Strip reproduced from a twenty four hour Holter monitoring record. Holter monitoring is used to elucidate intermittent arrhythmias like this which may not be captured by a short recording during conventional ECG. In Holter monitoring, multiple adhesive electrodes are attached over the chest and connected to a recorder which records the ECG data continuously for a day either on a magnetic tape used in audio tape recorders or in digital format in a digital memory. The data is later analysed in a Holter analyzer. Subject also keeps a diary of events of the day synchronized with the digital clock on the Holter monitor. If there is any suspected arrhythmia event like palpitation or giddiness, the person can press an event marker button on the Holter recorder which will display a marker on the tracing when recalled in the analyzer. This is very useful in exactly correlating the event with the corresponding ECG record.
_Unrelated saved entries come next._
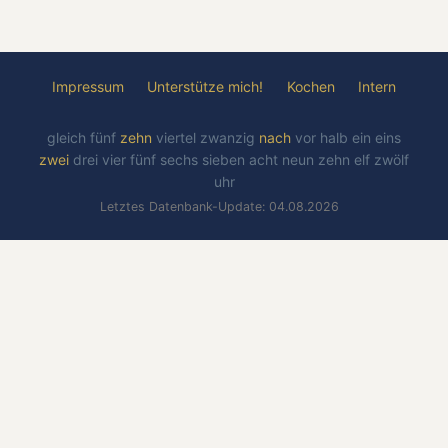
Impressum
Unterstütze mich!
Kochen
Intern
gleich
fünf
zehn
viertel
zwanzig
nach
vor
halb
ein
eins
zwei
drei
vier
fünf
sechs
sieben
acht
neun
zehn
elf
zwölf
uhr
Letztes Datenbank-Update: 04.08.2026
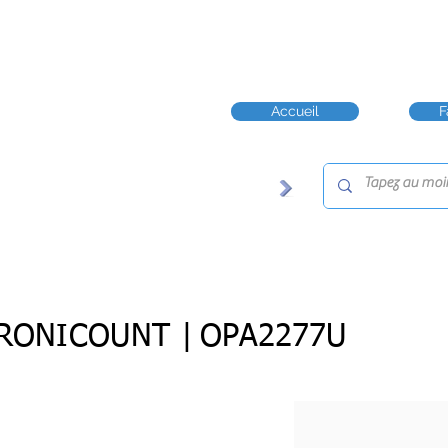
Accueil
F
RONICOUNT |
OPA2277U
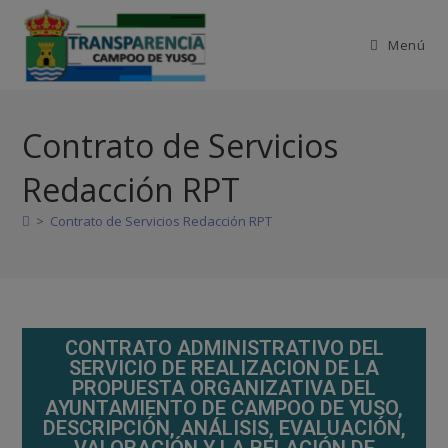
Menú
Contrato de Servicios
Redacción RPT
>
Contrato de Servicios Redacción RPT
CONTRATO ADMINISTRATIVO DEL
SERVICIO DE REALIZACION DE LA
PROPUESTA ORGANIZATIVA DEL
AYUNTAMIENTO DE CAMPOO DE YUSO,
DESCRIPCIÓN, ANÁLISIS, EVALUACIÓN,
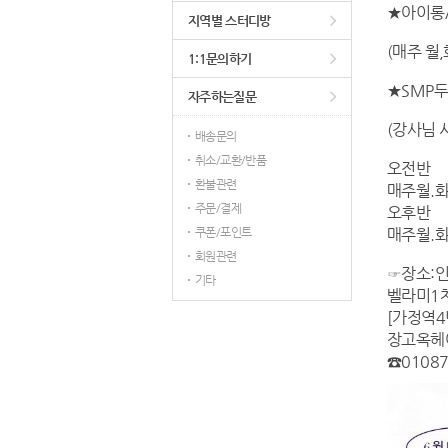
★아이롱
지역별 스터디방
(매주 월,
1:1문의하기
★SMP
자주하는질문
(강사님 
배송문의
취소/교환/반품
오전반
환불관련
매주월.화
주문/결제
오후반
쿠폰/포인트
매주월.화
회원관련
☞장소:인
기타
벨라미1차
[가정역4
장고옥헤
☎01087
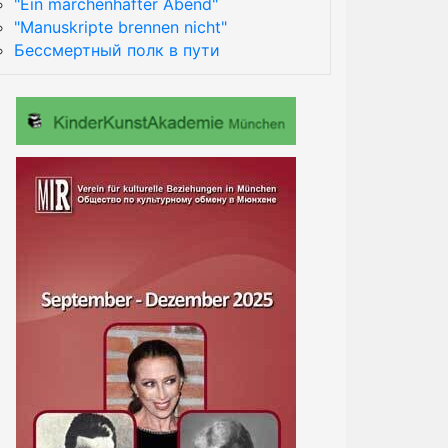
"Ein märchenhafter Abend"
"Manuskripte brennen nicht"
Бессмертный полк в пути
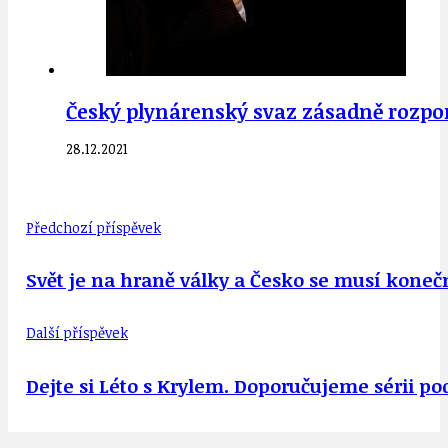
Český plynárenský svaz zásadně rozpo
28.12.2021
Předchozí příspěvek
Svět je na hraně války a Česko se musí koneč
Další příspěvek
Dejte si Léto s Krylem. Doporučujeme sérii p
The strip shown above has two channels showing couple of narrow QRS beats initially and three narrow QRS complexes at the end of the record. These are normal sinus beats (marked N by the device) with normal P waves, PR interval, QRS and T waves. In between there is a run of wide QRS tachycardia marked as V by the device. Any wide QRS tachycardia is taken as ventricular tachycardia until proved otherwise. There is a short pause at the termination of the tachycardia before the sinus rhythm takes over. There is a little more irregularity in the tachycardia run than usual ventricular tachycardias which are fairly regular. Another possibility to be considered when there is an irregular wide QRS tachycardia is atrial fibrillation with ventricular pre-excitation causing a wide QRS tachycardia. But is very seldom self limited like this and ventricular rates tend to be higher. Moreover, there is no evidence of pre-excitation in the sinus beats preceding or following the tachycardia. Artefacts are another possibility, though quite unlikely in this case with a fairly good baseline and pause when the tachycardia subsides. Artefacts are unlikely to have synchronous pattern in two leads.